Supplied records: Begin

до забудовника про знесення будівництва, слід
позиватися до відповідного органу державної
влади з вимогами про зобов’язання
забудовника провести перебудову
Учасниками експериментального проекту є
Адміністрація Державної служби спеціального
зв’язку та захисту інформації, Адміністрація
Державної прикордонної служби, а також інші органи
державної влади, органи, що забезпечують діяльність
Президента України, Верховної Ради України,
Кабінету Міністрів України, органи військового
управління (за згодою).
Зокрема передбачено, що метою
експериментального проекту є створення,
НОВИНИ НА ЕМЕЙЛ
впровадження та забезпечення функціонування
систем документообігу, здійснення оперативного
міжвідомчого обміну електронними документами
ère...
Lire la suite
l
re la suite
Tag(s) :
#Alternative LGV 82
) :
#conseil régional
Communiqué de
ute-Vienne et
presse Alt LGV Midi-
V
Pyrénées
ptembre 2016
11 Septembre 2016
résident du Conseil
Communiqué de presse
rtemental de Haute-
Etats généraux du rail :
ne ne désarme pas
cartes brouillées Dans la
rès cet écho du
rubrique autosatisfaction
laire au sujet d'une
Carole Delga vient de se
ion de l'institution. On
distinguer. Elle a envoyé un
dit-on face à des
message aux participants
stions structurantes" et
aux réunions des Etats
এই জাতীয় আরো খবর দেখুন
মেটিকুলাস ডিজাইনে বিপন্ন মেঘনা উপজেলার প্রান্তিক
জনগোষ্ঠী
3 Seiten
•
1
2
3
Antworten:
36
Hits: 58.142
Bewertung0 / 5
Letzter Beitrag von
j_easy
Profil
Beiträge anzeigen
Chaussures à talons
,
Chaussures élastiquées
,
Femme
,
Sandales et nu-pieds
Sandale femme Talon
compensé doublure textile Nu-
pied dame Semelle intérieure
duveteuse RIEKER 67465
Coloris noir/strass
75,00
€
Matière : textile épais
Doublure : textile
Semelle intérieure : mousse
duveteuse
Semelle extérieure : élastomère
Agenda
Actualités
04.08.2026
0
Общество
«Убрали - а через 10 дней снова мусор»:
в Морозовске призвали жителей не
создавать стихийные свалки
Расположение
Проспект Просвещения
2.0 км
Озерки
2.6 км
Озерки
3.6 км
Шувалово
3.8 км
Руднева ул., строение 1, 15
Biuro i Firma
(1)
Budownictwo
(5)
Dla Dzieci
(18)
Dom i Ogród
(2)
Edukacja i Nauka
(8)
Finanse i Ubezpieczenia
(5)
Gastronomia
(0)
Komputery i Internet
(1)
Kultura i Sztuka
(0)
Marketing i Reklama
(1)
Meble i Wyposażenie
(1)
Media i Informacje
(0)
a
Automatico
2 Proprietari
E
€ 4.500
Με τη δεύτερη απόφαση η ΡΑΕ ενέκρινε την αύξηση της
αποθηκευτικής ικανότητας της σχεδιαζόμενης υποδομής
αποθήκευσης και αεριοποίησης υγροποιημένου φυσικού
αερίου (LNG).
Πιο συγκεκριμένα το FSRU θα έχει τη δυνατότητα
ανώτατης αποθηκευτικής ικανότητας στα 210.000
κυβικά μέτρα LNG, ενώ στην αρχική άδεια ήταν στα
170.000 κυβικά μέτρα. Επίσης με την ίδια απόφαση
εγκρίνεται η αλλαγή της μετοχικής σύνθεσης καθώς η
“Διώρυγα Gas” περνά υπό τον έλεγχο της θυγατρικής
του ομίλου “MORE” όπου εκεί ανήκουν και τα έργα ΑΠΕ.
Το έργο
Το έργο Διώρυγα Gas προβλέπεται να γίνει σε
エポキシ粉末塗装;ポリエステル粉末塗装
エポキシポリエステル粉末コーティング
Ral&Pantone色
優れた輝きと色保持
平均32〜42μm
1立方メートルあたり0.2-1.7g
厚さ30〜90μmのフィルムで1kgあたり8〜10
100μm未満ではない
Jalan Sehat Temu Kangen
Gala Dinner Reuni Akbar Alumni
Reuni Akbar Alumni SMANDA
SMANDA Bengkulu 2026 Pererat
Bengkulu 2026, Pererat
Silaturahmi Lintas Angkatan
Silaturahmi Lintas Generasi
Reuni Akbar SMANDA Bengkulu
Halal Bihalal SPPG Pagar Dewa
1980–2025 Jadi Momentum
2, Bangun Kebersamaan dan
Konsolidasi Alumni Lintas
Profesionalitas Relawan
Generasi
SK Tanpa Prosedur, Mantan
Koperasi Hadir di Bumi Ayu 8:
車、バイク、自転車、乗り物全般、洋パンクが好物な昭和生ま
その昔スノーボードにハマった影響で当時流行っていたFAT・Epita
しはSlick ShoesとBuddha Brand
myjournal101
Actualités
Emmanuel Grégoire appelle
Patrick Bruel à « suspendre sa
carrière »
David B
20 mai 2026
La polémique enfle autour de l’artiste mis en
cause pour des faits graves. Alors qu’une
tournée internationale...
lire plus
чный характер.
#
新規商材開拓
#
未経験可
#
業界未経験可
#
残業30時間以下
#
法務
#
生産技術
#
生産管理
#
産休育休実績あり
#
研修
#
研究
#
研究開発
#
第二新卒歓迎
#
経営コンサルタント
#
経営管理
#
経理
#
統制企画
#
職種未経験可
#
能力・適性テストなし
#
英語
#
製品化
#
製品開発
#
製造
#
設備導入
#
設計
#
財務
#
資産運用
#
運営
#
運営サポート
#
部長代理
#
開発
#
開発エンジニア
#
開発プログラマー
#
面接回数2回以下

Supplied records: End

• [Exercise details] The listing above is to be written out again word for word.

• [Response area]
до забудовника про знесення будівництва, слід
позиватися до відповідного органу державної
влади з вимогами про зобов’язання
забудовника провести перебудову
Учасниками експериментального проекту є
Адміністрація Державної служби спеціального
зв’язку та захисту інформації, Адміністрація
Державної прикордонної служби, а також інші органи
державної влади, органи, що забезпечують діяльність
Президента України, Верховної Ради України,
Кабінету Міністрів України, органи військового
управління (за згодою).
Зокрема передбачено, що метою
експериментального проекту є створення,
НОВИНИ НА ЕМЕЙЛ
впровадження та забезпечення функціонування
систем документообігу, здійснення оперативного
міжвідомчого обміну електронними документами
ère...
Lire la suite
l
re la suite
Tag(s) :
#Alternative LGV 82
) :
#conseil régional
Communiqué de
ute-Vienne et
presse Alt LGV Midi-
V
Pyrénées
ptembre 2016
11 Septembre 2016
résident du Conseil
Communiqué de presse
rtemental de Haute-
Etats généraux du rail :
ne ne désarme pas
cartes brouillées Dans la
rès cet écho du
rubrique autosatisfaction
laire au sujet d'une
Carole Delga vient de se
ion de l'institution. On
distinguer. Elle a envoyé un
dit-on face à des
message aux participants
stions structurantes" et
aux réunions des Etats
এই জাতীয় আরো খবর দেখুন
মেটিকুলাস ডিজাইনে বিপন্ন মেঘনা উপজেলার প্রান্তিক
জনগোষ্ঠী
3 Seiten
•
1
2
3
Antworten:
36
Hits: 58.142
Bewertung0 / 5
Letzter Beitrag von
j_easy
Profil
Beiträge anzeigen
Chaussures à talons
,
Chaussures élastiquées
,
Femme
,
Sandales et nu-pieds
Sandale femme Talon
compensé doublure textile Nu-
pied dame Semelle intérieure
duveteuse RIEKER 67465
Coloris noir/strass
75,00
€
Matière : textile épais
Doublure : textile
Semelle intérieure : mousse
duveteuse
Semelle extérieure : élastomère
Agenda
Actualités
04.08.2026
0
Общество
«Убрали - а через 10 дней снова мусор»:
в Морозовске призвали жителей не
создавать стихийные свалки
Расположение
Проспект Просвещения
2.0 км
Озерки
2.6 км
Озерки
3.6 км
Шувалово
3.8 км
Руднева ул., строение 1, 15
Biuro i Firma
(1)
Budownictwo
(5)
Dla Dzieci
(18)
Dom i Ogród
(2)
Edukacja i Nauka
(8)
Finanse i Ubezpieczenia
(5)
Gastronomia
(0)
Komputery i Internet
(1)
Kultura i Sztuka
(0)
Marketing i Reklama
(1)
Meble i Wyposażenie
(1)
Media i Informacje
(0)
a
Automatico
2 Proprietari
E
€ 4.500
Με τη δεύτερη απόφαση η ΡΑΕ ενέκρινε την αύξηση της
αποθηκευτικής ικανότητας της σχεδιαζόμενης υποδομής
αποθήκευσης και αεριοποίησης υγροποιημένου φυσικού
αερίου (LNG).
Πιο συγκεκριμένα το FSRU θα έχει τη δυνατότητα
ανώτατης αποθηκευτικής ικανότητας στα 210.000
κυβικά μέτρα LNG, ενώ στην αρχική άδεια ήταν στα
170.000 κυβικά μέτρα. Επίσης με την ίδια απόφαση
εγκρίνεται η αλλαγή της μετοχικής σύνθεσης καθώς η
“Διώρυγα Gas” περνά υπό τον έλεγχο της θυγατρικής
του ομίλου “MORE” όπου εκεί ανήκουν και τα έργα ΑΠΕ.
Το έργο
Το έργο Διώρυγα Gas προβλέπεται να γίνει σε
エポキシ粉末塗装;ポリエステル粉末塗装
エポキシポリエステル粉末コーティング
Ral&Pantone色
優れた輝きと色保持
平均32〜42μm
1立方メートルあたり0.2-1.7g
厚さ30〜90μmのフィルムで1kgあたり8〜10
100μm未満ではない
Jalan Sehat Temu Kangen
Gala Dinner Reuni Akbar Alumni
Reuni Akbar Alumni SMANDA
SMANDA Bengkulu 2026 Pererat
Bengkulu 2026, Pererat
Silaturahmi Lintas Angkatan
Silaturahmi Lintas Generasi
Reuni Akbar SMANDA Bengkulu
Halal Bihalal SPPG Pagar Dewa
1980–2025 Jadi Momentum
2, Bangun Kebersamaan dan
Konsolidasi Alumni Lintas
Profesionalitas Relawan
Generasi
SK Tanpa Prosedur, Mantan
Koperasi Hadir di Bumi Ayu 8:
車、バイク、自転車、乗り物全般、洋パンクが好物な昭和生ま
その昔スノーボードにハマった影響で当時流行っていたFAT・Epita
しはSlick ShoesとBuddha Brand
myjournal101
Actualités
Emmanuel Grégoire appelle
Patrick Bruel à « suspendre sa
carrière »
David B
20 mai 2026
La polémique enfle autour de l’artiste mis en
cause pour des faits graves. Alors qu’une
tournée internationale...
lire plus
чный характер.
#
新規商材開拓
#
未経験可
#
業界未経験可
#
残業30時間以下
#
法務
#
生産技術
#
生産管理
#
産休育休実績あり
#
研修
#
研究
#
研究開発
#
第二新卒歓迎
#
経営コンサルタント
#
経営管理
#
経理
#
統制企画
#
職種未経験可
#
能力・適性テストなし
#
英語
#
製品化
#
製品開発
#
製造
#
設備導入
#
設計
#
財務
#
資産運用
#
運営
#
運営サポート
#
部長代理
#
開発
#
開発エンジニア
#
開発プログラマー
#
面接回数2回以下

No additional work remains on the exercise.